NEIN | Sojourners


No European church statement on nuclear arms has created controversy more quickly than the June, 1982 declaration of the West German Reformed Alliance. The debate's intensity was sparked by the statement's use of the European tradition of status confessionis. This means that there come times in the church when Christians have to offer a confession.

Originating in the Reformation of the 16th century in regard to doctrinal issues, the notion that an issue has reached the status of confession is intended to force a distinction between teachings still Christian and teachings that must be considered un-Christian and sinful. Dietrich Bonhoeffer and the Confessing Church used the idea to take a stand against Nazi teachings infiltrating the churches in the 1930s. In its 1934 Barmen Declaration, the Confessing Church employed status confessionis to reject any loyalty to the ideology of National Socialism.
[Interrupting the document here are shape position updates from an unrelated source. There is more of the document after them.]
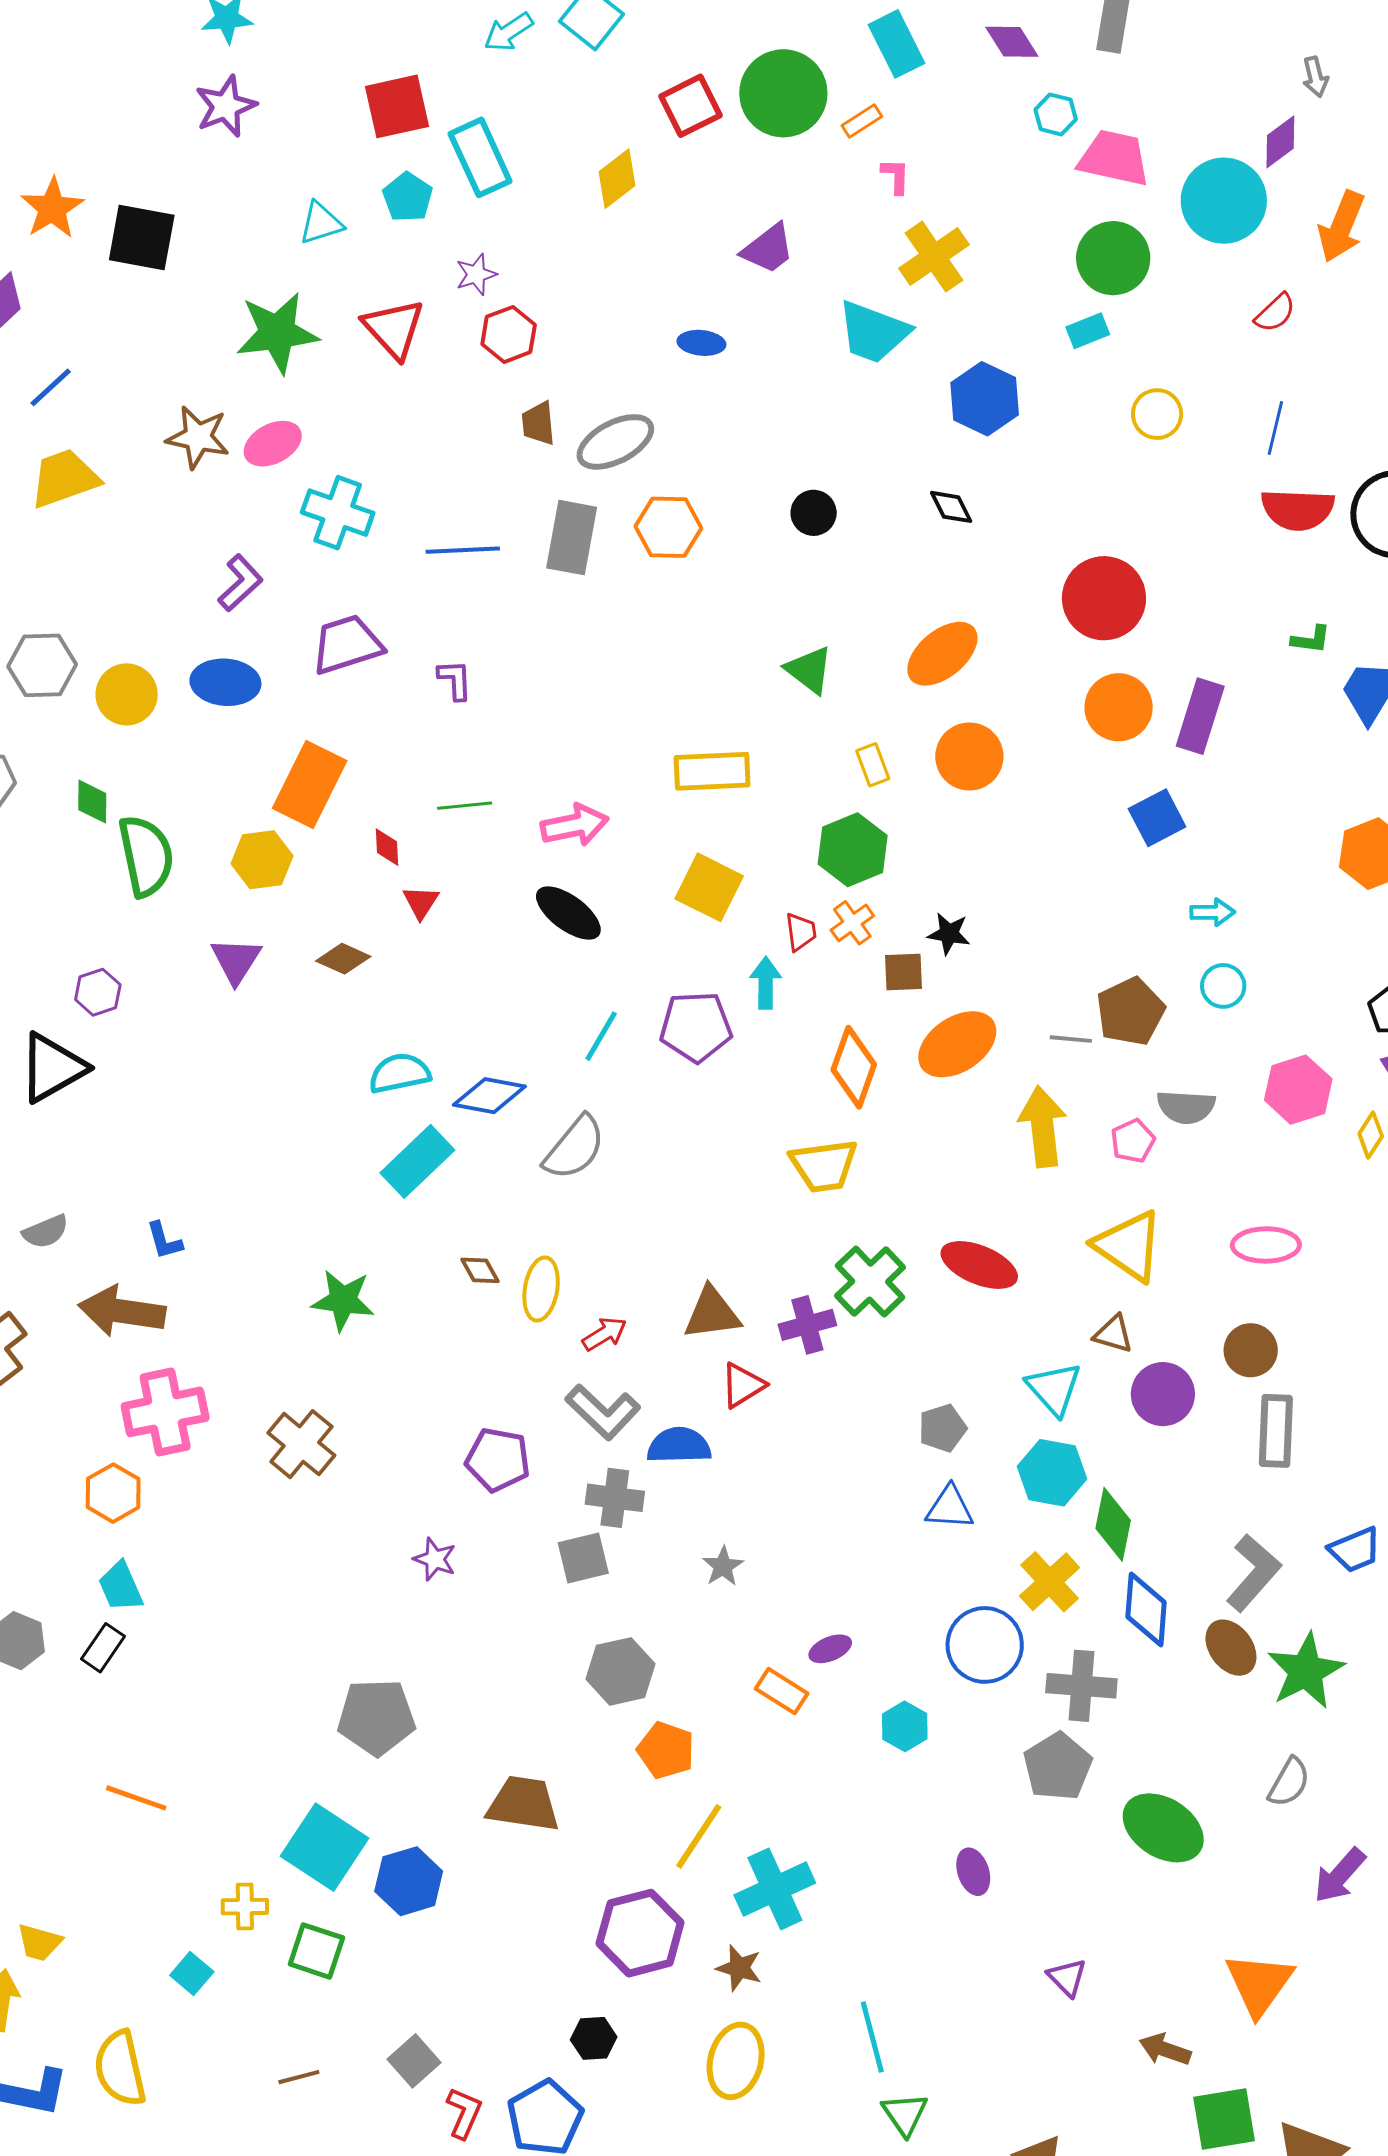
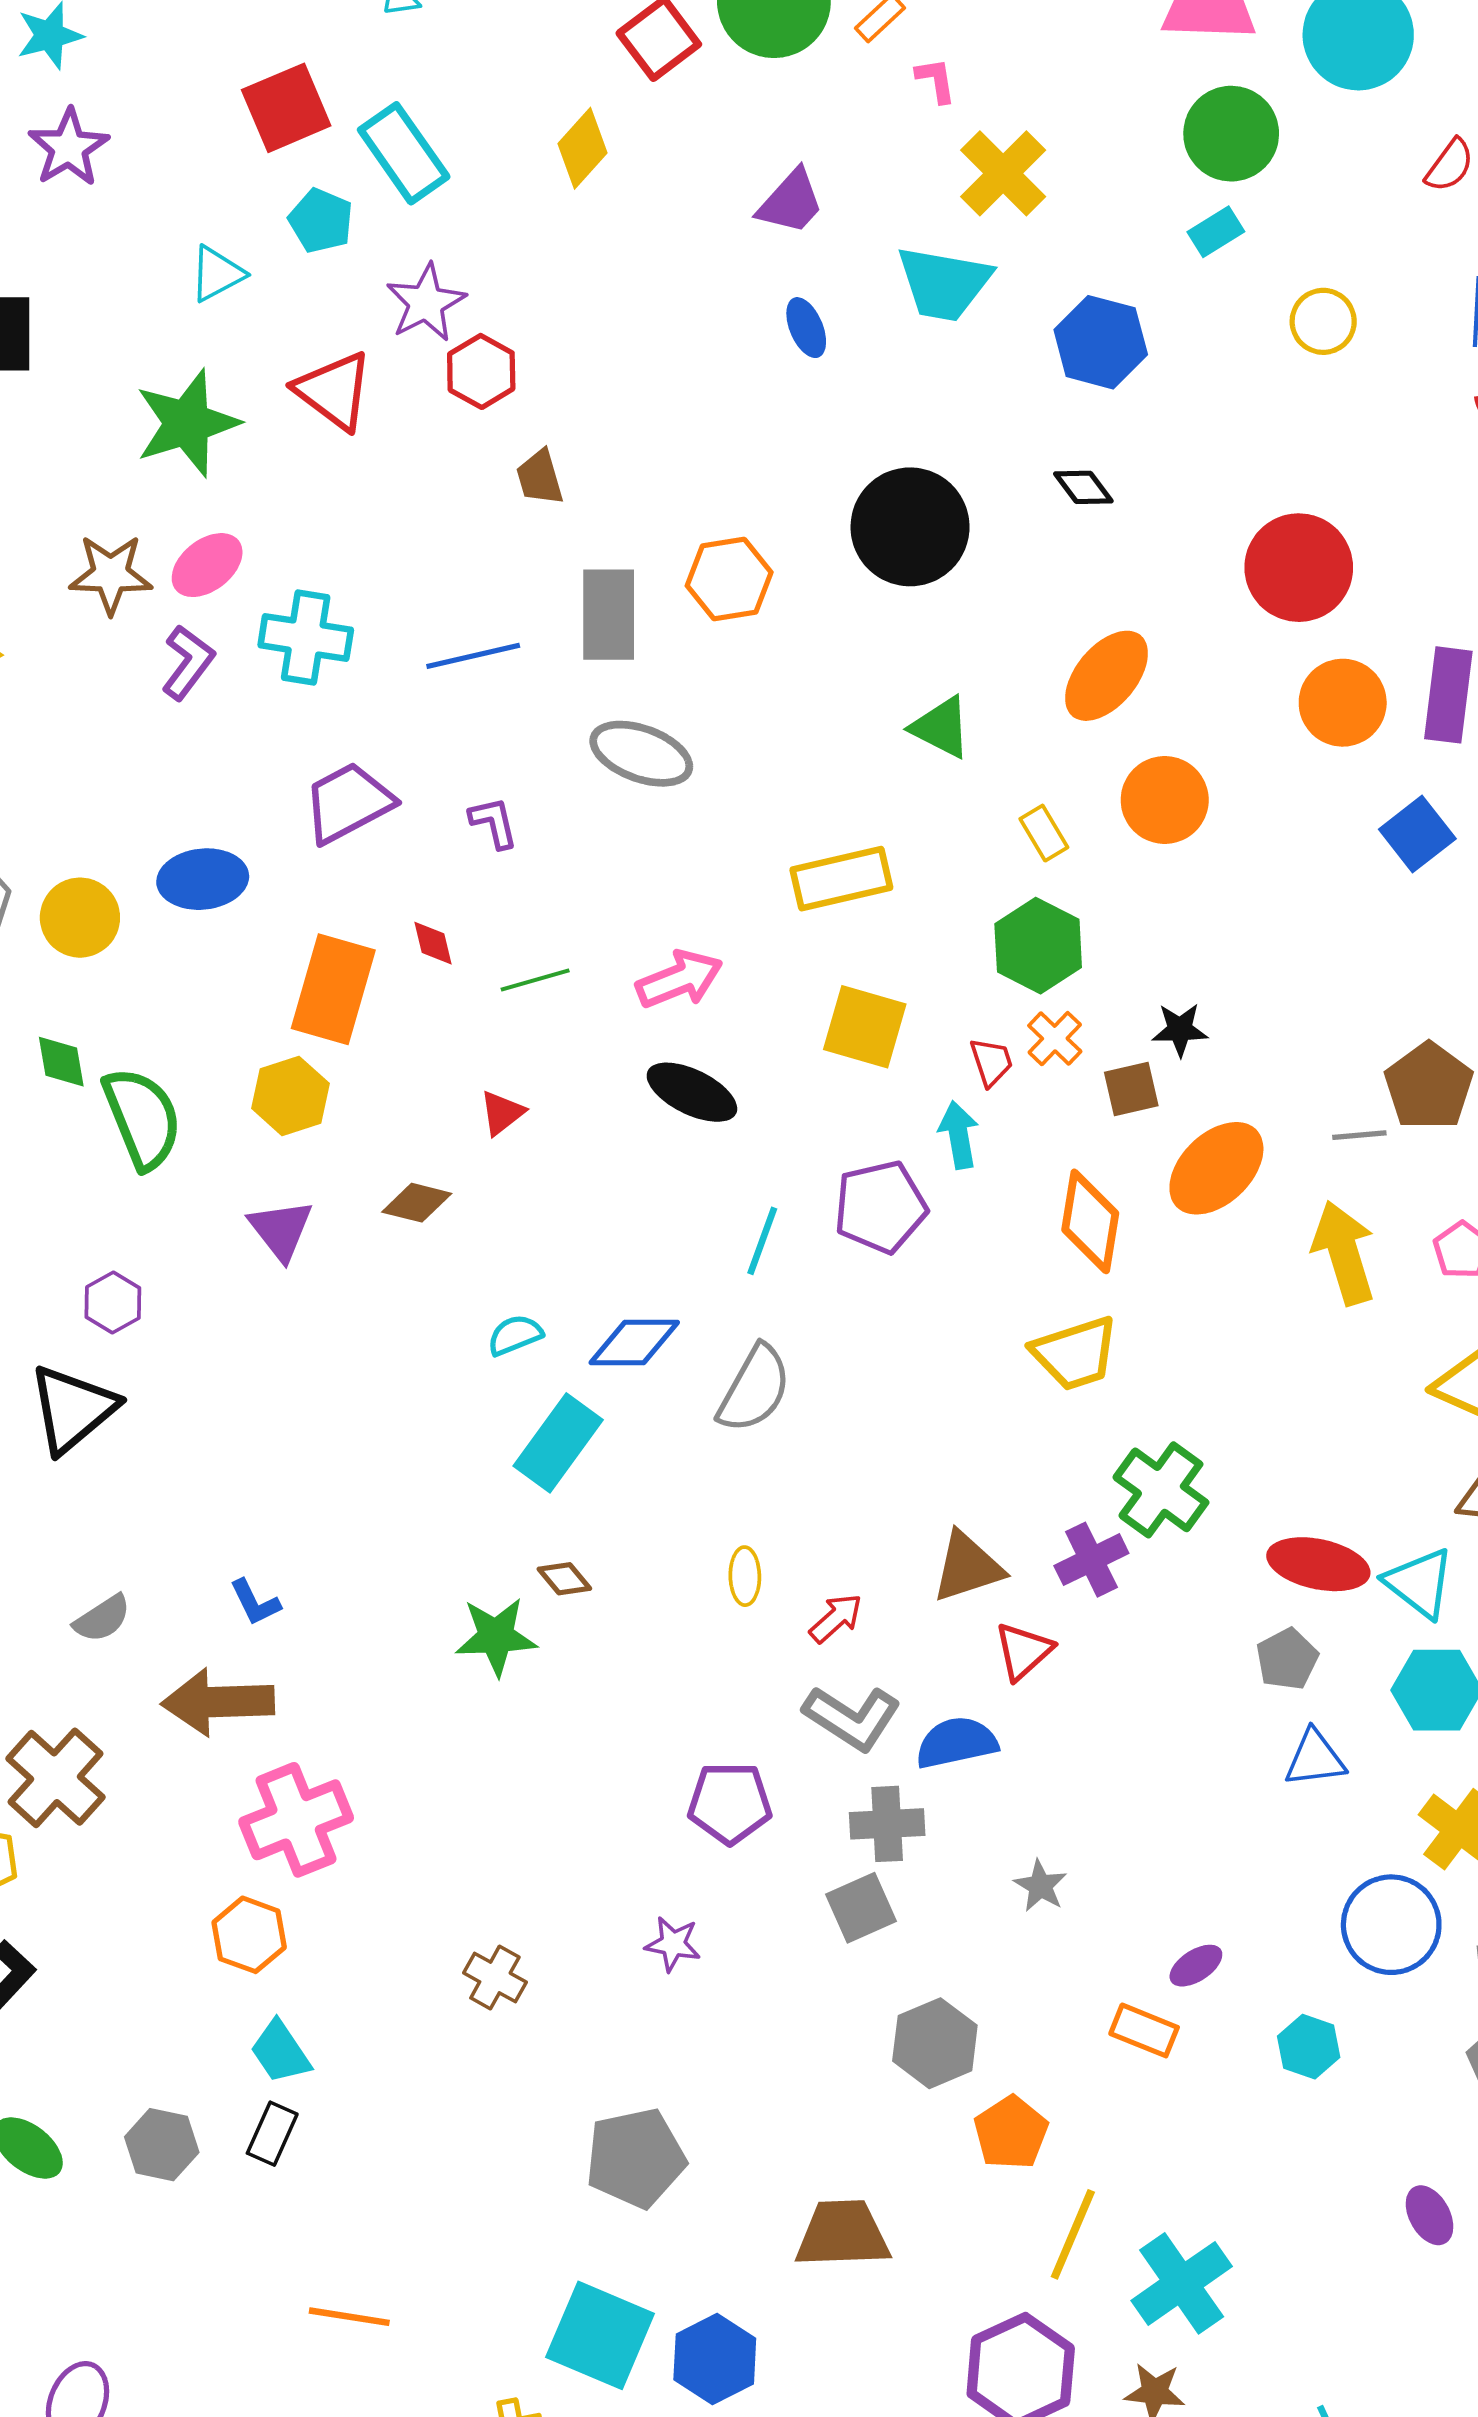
purple star: (476, 274) -> (426, 303), size x1.5
blue ellipse: (701, 343) -> (806, 328), moved, turned 72
gray ellipse: (615, 442) -> (641, 754), moved, turned 58
black circle: (814, 513) -> (910, 527), size x2.0
purple L-shape: (240, 583) -> (188, 662), moved
red diamond: (387, 847) -> (433, 943), moved
red triangle: (421, 902) -> (502, 1113), turned 30
cyan semicircle: (400, 1073) -> (515, 1335), size x0.7
red ellipse: (979, 1265) -> (1318, 1564), moved
brown diamond: (480, 1270) -> (564, 1579), moved
yellow ellipse: (541, 1289) -> (745, 1576), size x0.7
brown cross: (301, 1444) -> (495, 1977), moved, size x0.7
orange pentagon: (666, 1750) -> (1011, 2133), turned 30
Today we often hear that Russia is using Europe as a pawn in the propaganda war surrounding, for example, the Geneva arms reduction talks. The European peace movement is often called communist-inspired. But in order to understand the resistance in the churches, one has to go at least back to the 1950s when nuclear weapons were first placed on European soil and the church protest began. Much of it, even then, was rooted in the status confessionis argument of the Nazi era.

The June, 1982 Reformed Alliance statement has to be read against this background. At its core it offers an either/or on the European scene. The Reformed Alliance position argues in effect that you cannot be a Christian and support nuclear arms.